(What is expected) Repeat exactly the lines below, from the line containing "Ondernemingsnummer" through the last line, both included. Leave out any pictures.

(Records for processing)
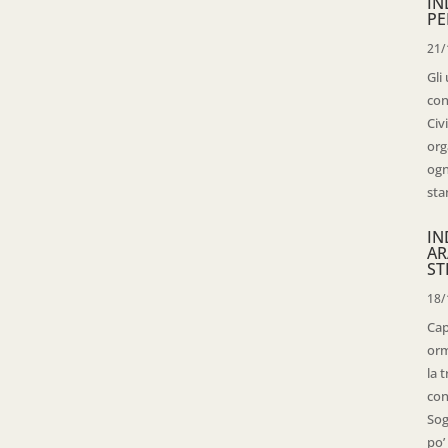
IN
PE
21/
Gli
con
Civ
org
ogn
sta
IN
AR
ST
18/
Cap
orm
la 
con
Sog
po’ 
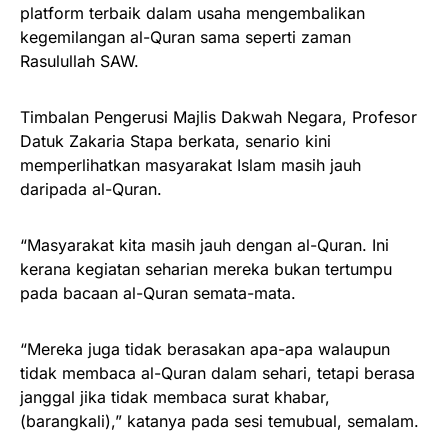
platform terbaik dalam usaha mengembalikan
kegemilangan al-Quran sama seperti zaman
Rasulullah SAW.
Timbalan Pengerusi Majlis Dakwah Negara, Profesor
Datuk Zakaria Stapa berkata, senario kini
memperlihatkan masyarakat Islam masih jauh
daripada al-Quran.
“Masyarakat kita masih jauh dengan al-Quran. Ini
kerana kegiatan seharian mereka bukan tertumpu
pada bacaan al-Quran semata-mata.
“Mereka juga tidak berasakan apa-apa walaupun
tidak membaca al-Quran dalam sehari, tetapi berasa
janggal jika tidak membaca surat khabar,
(barangkali),” katanya pada sesi temubual, semalam.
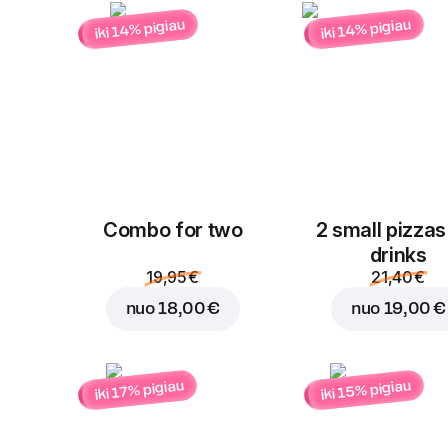
iki 14% pigiau
iki 14% pigiau
Combo for two
2 small pizzas
drinks
19,95 €
21,40 €
nuo
18,00 €
nuo
19,00 €
iki 15% pigiau
iki 17% pigiau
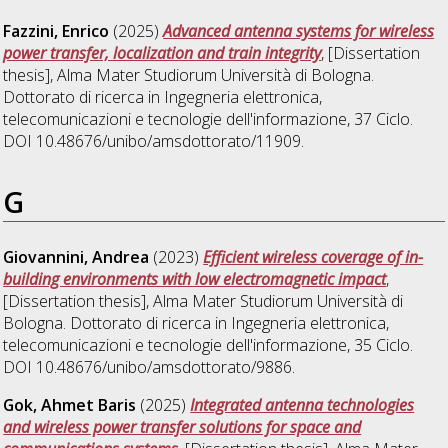
Fazzini, Enrico
(2025)
Advanced antenna systems for wireless
power transfer, localization and train integrity
, [Dissertation
thesis], Alma Mater Studiorum Università di Bologna.
Dottorato di ricerca in
Ingegneria elettronica,
telecomunicazioni e tecnologie dell'informazione
, 37 Ciclo.
DOI 10.48676/unibo/amsdottorato/11909.
G
Giovannini, Andrea
(2023)
Efficient wireless coverage of in-
building environments with low electromagnetic impact
,
[Dissertation thesis], Alma Mater Studiorum Università di
Bologna. Dottorato di ricerca in
Ingegneria elettronica,
telecomunicazioni e tecnologie dell'informazione
, 35 Ciclo.
DOI 10.48676/unibo/amsdottorato/9886.
Gok, Ahmet Baris
(2025)
Integrated antenna technologies
and wireless power transfer solutions for space and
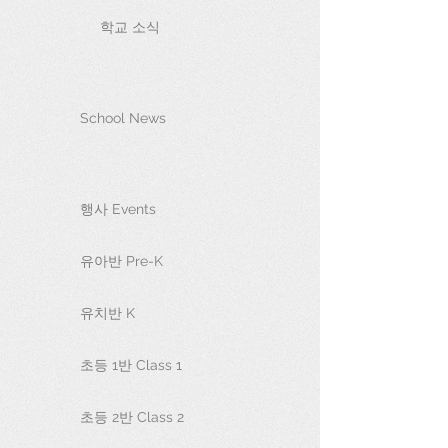
학교 소식
School News
행사 Events
유아반 Pre-K
유치반 K
초등 1반 Class 1
초등 2반 Class 2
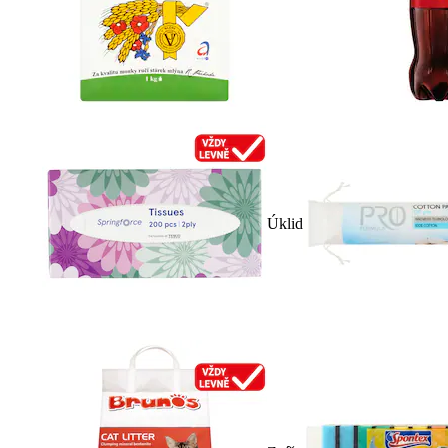
Úklid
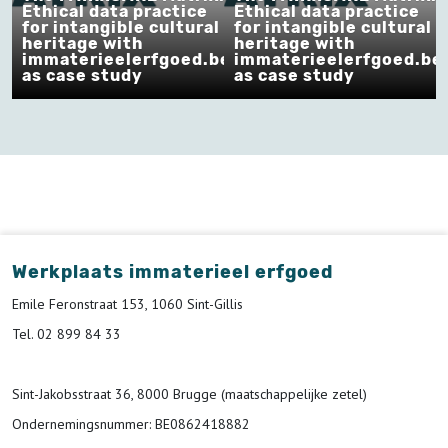
Ethical data practice
Ethical data practice
l
for intangible cultural
for intangible cultural
heritage with
heritage with
be
immaterieelerfgoed.be
immaterieelerfgoed.be
as case study
as case study
Werkplaats immaterieel erfgoed
Emile Feronstraat 153, 1060 Sint-Gillis
Tel. 02 899 84 33
Sint-Jakobsstraat 36, 8000 Brugge (maatschappelijke zetel)
Ondernemingsnummer
: BE0862418882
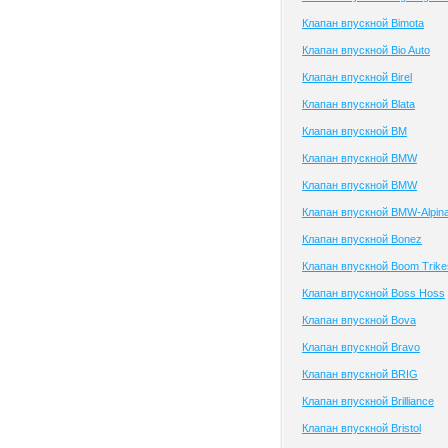
Клапан впускной Bimota
Клапан впускной Bio Auto
Клапан впускной Birel
Клапан впускной Blata
Клапан впускной BM
Клапан впускной BMW
Клапан впускной BMW
Клапан впускной BMW-Alpin
Клапан впускной Bonez
Клапан впускной Boom Trike
Клапан впускной Boss Hoss
Клапан впускной Bova
Клапан впускной Bravo
Клапан впускной BRIG
Клапан впускной Brilliance
Клапан впускной Bristol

(Reply)
Ondernemingsnummer
: BE0862418882
Клапан впускной Bimota
Клапан впускной Bio Auto
Клапан впускной Birel
Клапан впускной Blata
Клапан впускной BM
Клапан впускной BMW
Клапан впускной BMW
Клапан впускной BMW-Alpin
Клапан впускной Bonez
Клапан впускной Boom Trike
Клапан впускной Boss Hoss
Клапан впускной Bova
Клапан впускной Bravo
Клапан впускной BRIG
Клапан впускной Brilliance
Клапан впускной Bristol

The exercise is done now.